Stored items

--------

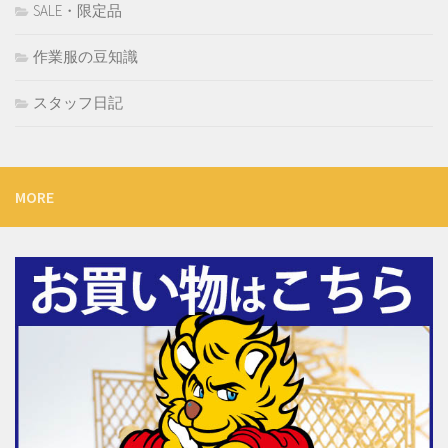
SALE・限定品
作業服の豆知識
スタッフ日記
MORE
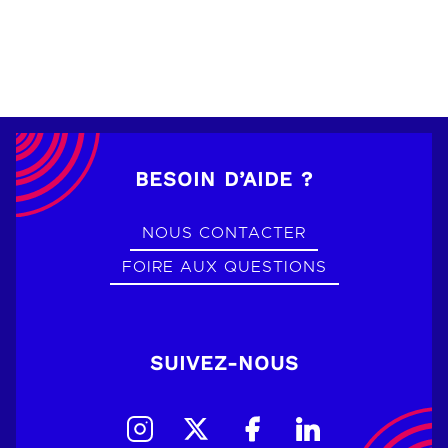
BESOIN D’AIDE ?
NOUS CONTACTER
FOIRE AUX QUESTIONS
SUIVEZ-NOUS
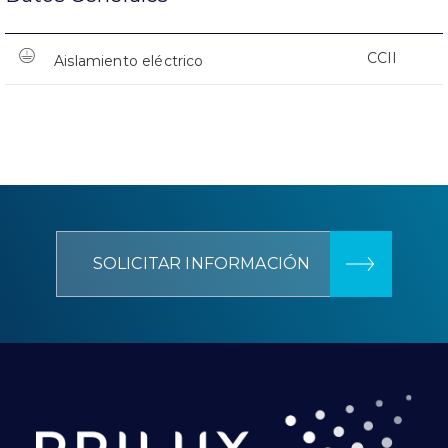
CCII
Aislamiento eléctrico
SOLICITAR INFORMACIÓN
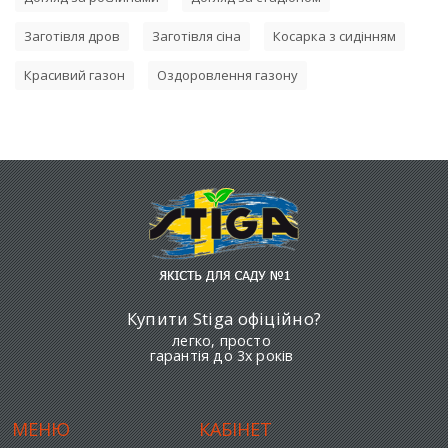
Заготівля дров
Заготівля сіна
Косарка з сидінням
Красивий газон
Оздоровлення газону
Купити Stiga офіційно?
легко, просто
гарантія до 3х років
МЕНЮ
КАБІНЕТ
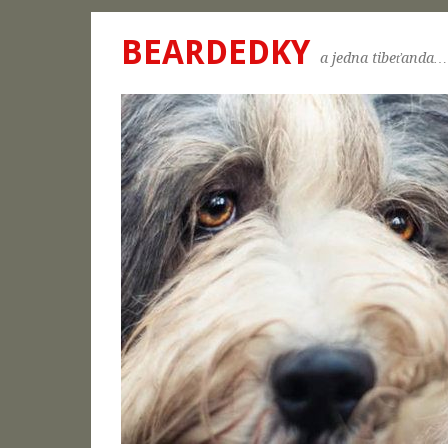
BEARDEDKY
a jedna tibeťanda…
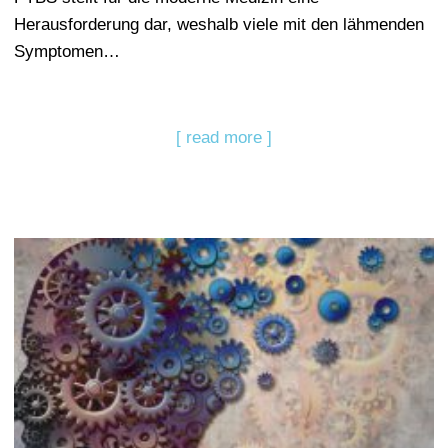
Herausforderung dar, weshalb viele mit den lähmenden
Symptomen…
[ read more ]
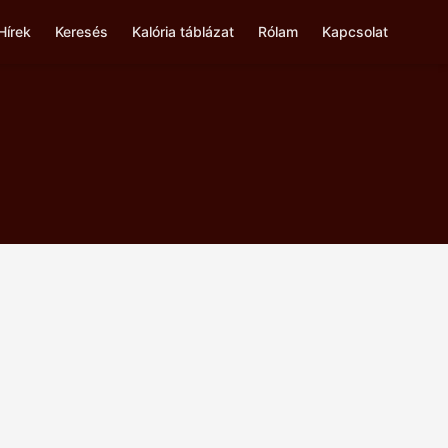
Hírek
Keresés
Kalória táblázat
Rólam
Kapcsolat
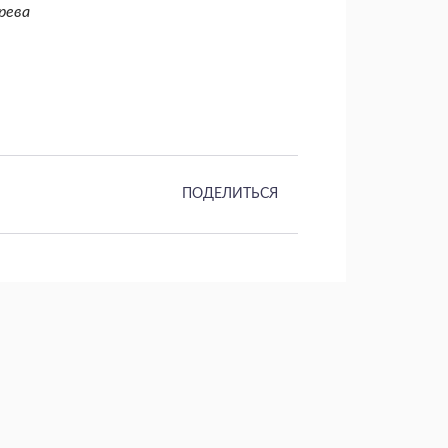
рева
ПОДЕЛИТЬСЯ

--------

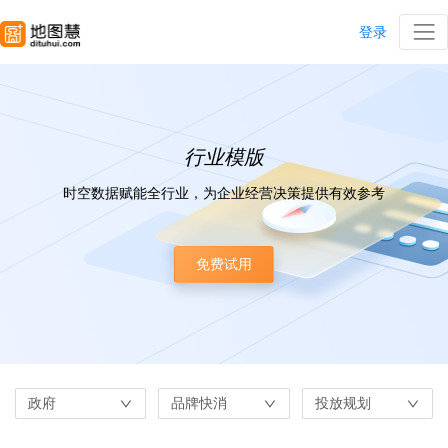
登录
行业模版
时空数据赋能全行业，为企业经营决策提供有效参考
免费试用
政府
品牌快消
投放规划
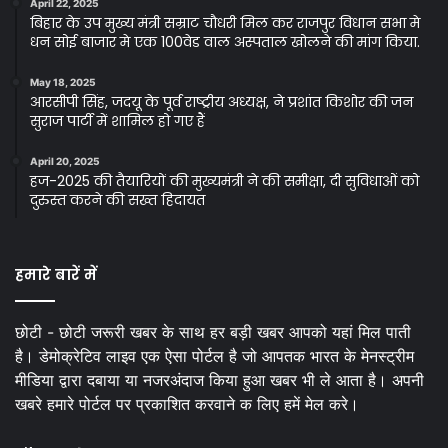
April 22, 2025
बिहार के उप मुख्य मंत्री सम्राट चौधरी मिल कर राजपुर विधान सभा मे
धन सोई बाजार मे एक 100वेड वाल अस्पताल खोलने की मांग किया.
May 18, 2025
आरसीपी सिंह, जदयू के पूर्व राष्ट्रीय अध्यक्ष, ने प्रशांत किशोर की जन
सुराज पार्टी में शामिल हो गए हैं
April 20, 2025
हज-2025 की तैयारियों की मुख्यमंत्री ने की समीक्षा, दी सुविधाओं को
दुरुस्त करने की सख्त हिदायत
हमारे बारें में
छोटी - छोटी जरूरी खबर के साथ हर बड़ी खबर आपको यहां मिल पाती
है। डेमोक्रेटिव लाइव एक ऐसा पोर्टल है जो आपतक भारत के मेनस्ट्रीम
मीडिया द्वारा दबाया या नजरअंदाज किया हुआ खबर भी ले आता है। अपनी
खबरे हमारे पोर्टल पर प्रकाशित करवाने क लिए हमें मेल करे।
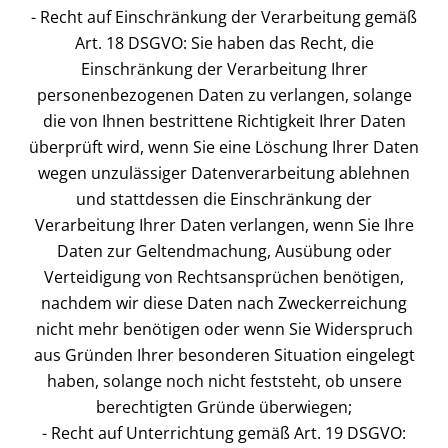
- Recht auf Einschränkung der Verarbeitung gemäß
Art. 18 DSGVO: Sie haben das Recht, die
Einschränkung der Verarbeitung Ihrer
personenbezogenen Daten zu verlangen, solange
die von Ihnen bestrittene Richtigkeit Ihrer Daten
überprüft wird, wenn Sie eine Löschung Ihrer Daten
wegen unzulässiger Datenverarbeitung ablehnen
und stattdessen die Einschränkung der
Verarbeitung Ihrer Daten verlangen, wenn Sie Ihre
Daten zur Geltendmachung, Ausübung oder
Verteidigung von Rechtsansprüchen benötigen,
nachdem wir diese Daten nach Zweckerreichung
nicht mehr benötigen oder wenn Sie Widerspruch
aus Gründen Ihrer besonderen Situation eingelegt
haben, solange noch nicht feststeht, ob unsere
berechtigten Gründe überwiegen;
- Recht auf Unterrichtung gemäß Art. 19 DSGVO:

--------

• **PROMPT**
Every line above that includes the string "benötigen" should be counted, and the answer should be that number only.

• **WRITTEN SOLUTION**
2